White/white pearl dominates the global automotive color popularity ranks for the second consecutive year, according to the 2012 DuPont Automotive Color Popularity Report, released today. Black/black effect moves into second place in the global ranks this year, largely due to the increased popularity in the Asia Pacific market as this color has a worldwide perception of high quality and luxury. Silver fell to third, as its popularity has waned due to its overall gradual decline, especially in the critical large automotive markets of Europe and Asia.
The DuPont report, in its 60th year, is the largest and longest running report of its kind in the automotive industry. It is the only report to include global automotive color popularity rankings and regional trends from 11 leading automotive regions of the world.

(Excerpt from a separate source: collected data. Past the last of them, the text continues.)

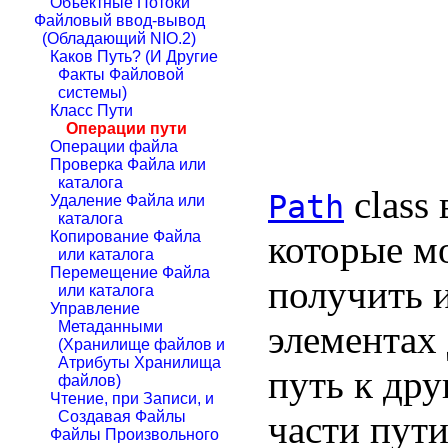
Объектные Потоки
Файловый ввод-вывод
(Обладающий NIO.2)
Каков Путь? (И Другие
Факты Файловой
системы)
Класс Пути
Операции пути
Операции файла
Проверка Файла или
каталога
class
Path
Удаление Файла или
каталога
которые мо
Копирование Файла
или каталога
Перемещение Файла
получить 
или каталога
Управление
элементах 
Метаданными
(Хранилище файлов и
Атрибуты Хранилища
путь к дру
файлов)
Чтение, при Записи, и
части пути
Создавая Файлы
Файлы Произвольного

White/white pearl moved to top the ranks in Europe in 2012, and was in the leading position as the most popular car color in North America (U.S. and Canada), Japan, South Korea, Russia, South Africa and Mexico. Overall, white/white pearl represents 23 percent of the global market in DuPont’s 2012 report.

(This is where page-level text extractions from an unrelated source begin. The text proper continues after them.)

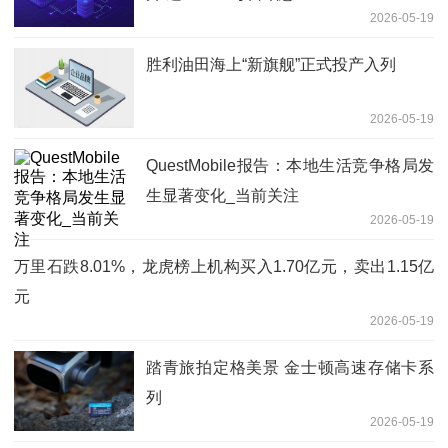
2026-05-19
胜利油田海上“新旗舰”正式投产入列
2026-05-19
QuestMobile报告：本地生活竞争格局发
生显著变化_当前关注
2026-05-19
万里石跌8.01%，龙虎榜上机构买入1.70亿元，卖出1.15亿
元
2026-05-19
踏青旅拍定格美景 金士顿高速存储卡系
列
2026-05-19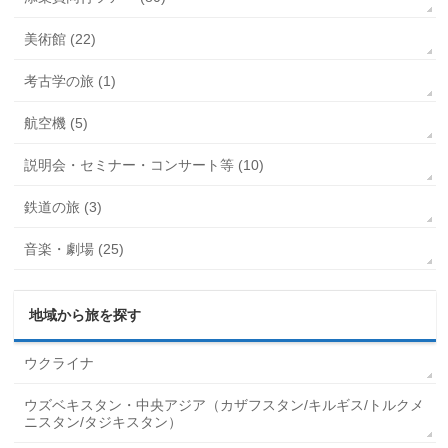
美術館 (22)
考古学の旅 (1)
航空機 (5)
説明会・セミナー・コンサート等 (10)
鉄道の旅 (3)
音楽・劇場 (25)
地域から旅を探す
ウクライナ
ウズベキスタン・中央アジア（カザフスタン/キルギス/トルクメ
ニスタン/タジキスタン）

Over the past decade, white has held significant rankings in automotive color popularity and is widely seen in other consumer products worldwide. During this timeframe, white’s popularity had been highlighted across all vehicle segments, though historically, it had been most popular among the truck segment. Past advancements in pearlescent whites enabled this color to initially break into the luxury segments.
“Today, white tri-coats are more readily applicable to the global manufacturing base and evoke quality and value among a variety of vehicle segments,” according to Nancy Lockhart, DuPont color marketing manager. “Solid whites have been seen in vanilla shades, stone shades and the current preference of bright whites.”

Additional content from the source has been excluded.